Simplified schematic:

Simplified schematic

Input on X1-1, F1 is a 25A fast acting fuse, K1 is a relay switch and finally output X2-1. Ideally the X1-1 should be replaced with a copper bar soldered to the PCB to distribute power to the 10 similar on/off circuits I'm having. 250A is too much for any PCB I suppose... :)

The trace with calculator says I need a 25.5mm trace width. But the trace from the X1-1 to F1 is less than 10mm, and it will be a ugly blob of copper 10mm long and 25.5mm wide.

Hope someone can help me do the math here.

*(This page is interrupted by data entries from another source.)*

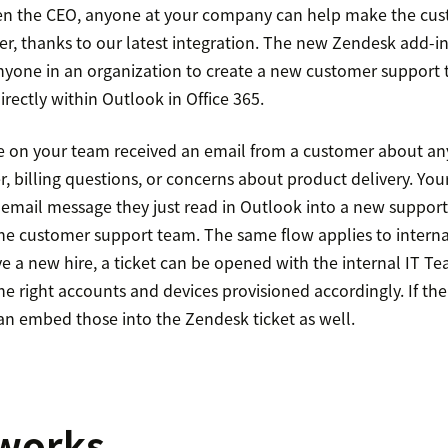
ven the CEO, anyone at your company can help make the cus
sier, thanks to our latest integration. The new Zendesk add-in
yone in an organization to create a new customer support t
irectly within Outlook in Office 365.
 on your team received an email from a customer about any
r, billing questions, or concerns about product delivery. Y
email message they just read in Outlook into a new support
 the customer support team. The same flow applies to intern
e a new hire, a ticket can be opened with the internal IT T
he right accounts and devices provisioned accordingly. If th
can embed those into the Zendesk ticket as well.
 works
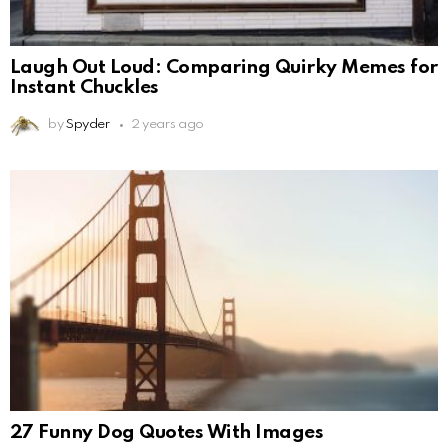
Laugh Out Loud: Comparing Quirky Memes for
Instant Chuckles
by
Spyder
2 years ago
27 Funny Dog Quotes With Images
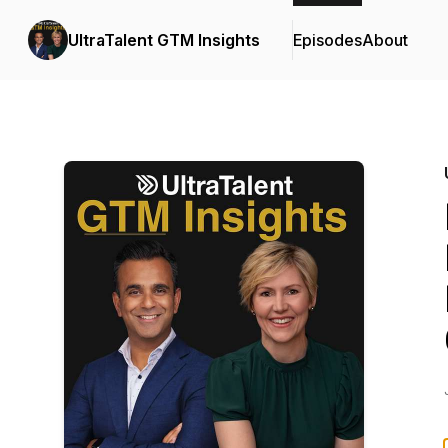
UltraTalent GTM Insights
Episodes
About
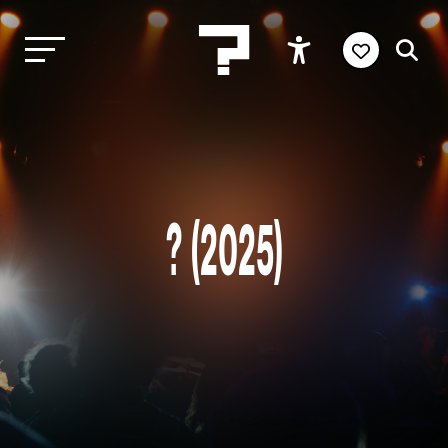
? (2025)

Ok, my math from here assumes a 2oz (\$70\mu m\$) board, single-sided and using through-hole components and still standing air as ambient:

$$R=\frac{\rho \times l}{w \times h} = \frac{1.7 \times 10^{-8}\times 10mm}{12.7mm \times 70\mu m}=191.23\mu\Omega$$ $$U_{trace}=RI=191.23\mu\Omega\times 25A=4.78mV$$ $$P_{trace}=IU=25A\times4.78mV=119.5mW$$ $$\Delta T=\frac{P}{Sa\times h}=\frac{119.5mW}{(1cm\times1.27cm)\times 0.001W/cm^2/^\circ C}=94.1^\circ C$$

It seems my \$10\times 12.7mm\$ blob is too small to dissipate the power adequately. If I use a \$35\mu m\$ copper board and double the area I get the \$\Delta T\$ down to about \$47^\circ C\$.

Are my calculations correct? If yes, will it also perform equally after I build it?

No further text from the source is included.